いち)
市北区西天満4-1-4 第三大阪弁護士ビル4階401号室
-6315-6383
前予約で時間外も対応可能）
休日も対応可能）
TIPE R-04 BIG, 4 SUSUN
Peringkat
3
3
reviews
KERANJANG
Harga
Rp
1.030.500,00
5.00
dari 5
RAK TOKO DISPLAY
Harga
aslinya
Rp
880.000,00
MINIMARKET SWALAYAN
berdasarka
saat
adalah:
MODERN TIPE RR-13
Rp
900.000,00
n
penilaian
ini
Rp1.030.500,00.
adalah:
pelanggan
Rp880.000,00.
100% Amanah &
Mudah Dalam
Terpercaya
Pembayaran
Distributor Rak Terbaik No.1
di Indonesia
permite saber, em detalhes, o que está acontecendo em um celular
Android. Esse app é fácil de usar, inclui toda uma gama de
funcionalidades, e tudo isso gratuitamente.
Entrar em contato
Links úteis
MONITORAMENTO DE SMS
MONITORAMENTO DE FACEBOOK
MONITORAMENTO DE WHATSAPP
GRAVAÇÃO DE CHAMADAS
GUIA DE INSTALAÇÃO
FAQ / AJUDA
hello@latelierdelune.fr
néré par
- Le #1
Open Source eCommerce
---
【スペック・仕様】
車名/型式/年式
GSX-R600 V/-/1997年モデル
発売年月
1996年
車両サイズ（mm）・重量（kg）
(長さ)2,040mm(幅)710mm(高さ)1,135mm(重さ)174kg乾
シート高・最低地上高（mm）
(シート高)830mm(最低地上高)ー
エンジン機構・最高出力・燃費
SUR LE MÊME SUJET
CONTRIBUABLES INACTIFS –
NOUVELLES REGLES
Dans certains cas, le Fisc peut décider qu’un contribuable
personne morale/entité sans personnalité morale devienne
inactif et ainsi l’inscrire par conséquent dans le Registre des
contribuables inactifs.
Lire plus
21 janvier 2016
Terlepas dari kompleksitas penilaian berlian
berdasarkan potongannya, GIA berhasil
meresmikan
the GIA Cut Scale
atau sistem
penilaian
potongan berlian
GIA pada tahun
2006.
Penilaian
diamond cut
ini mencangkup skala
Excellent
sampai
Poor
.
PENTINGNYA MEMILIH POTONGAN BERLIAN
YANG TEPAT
* * *
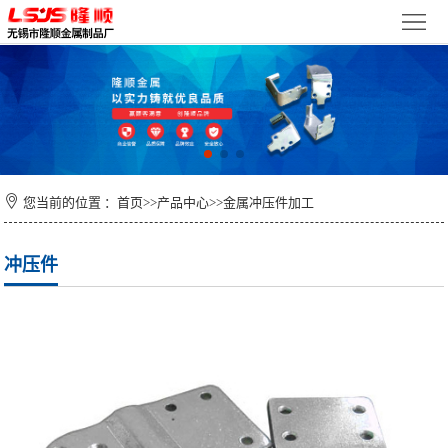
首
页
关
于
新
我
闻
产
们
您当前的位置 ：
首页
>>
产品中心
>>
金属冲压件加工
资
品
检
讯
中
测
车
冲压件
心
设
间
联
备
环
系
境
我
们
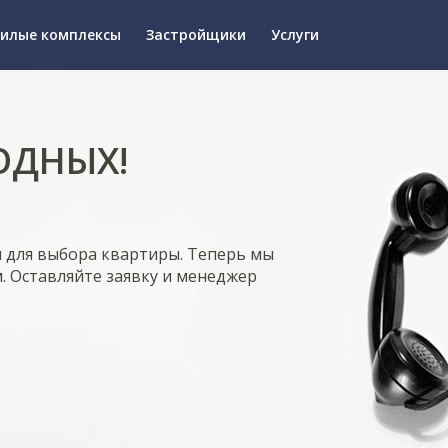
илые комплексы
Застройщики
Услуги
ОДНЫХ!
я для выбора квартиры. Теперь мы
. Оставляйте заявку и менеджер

What to work on
When the word "TIPE" turns up on a line of the material above, copy that line.

Exercise response
TIPE R-04 BIG, 4 SUSUN
MODERN TIPE RR-13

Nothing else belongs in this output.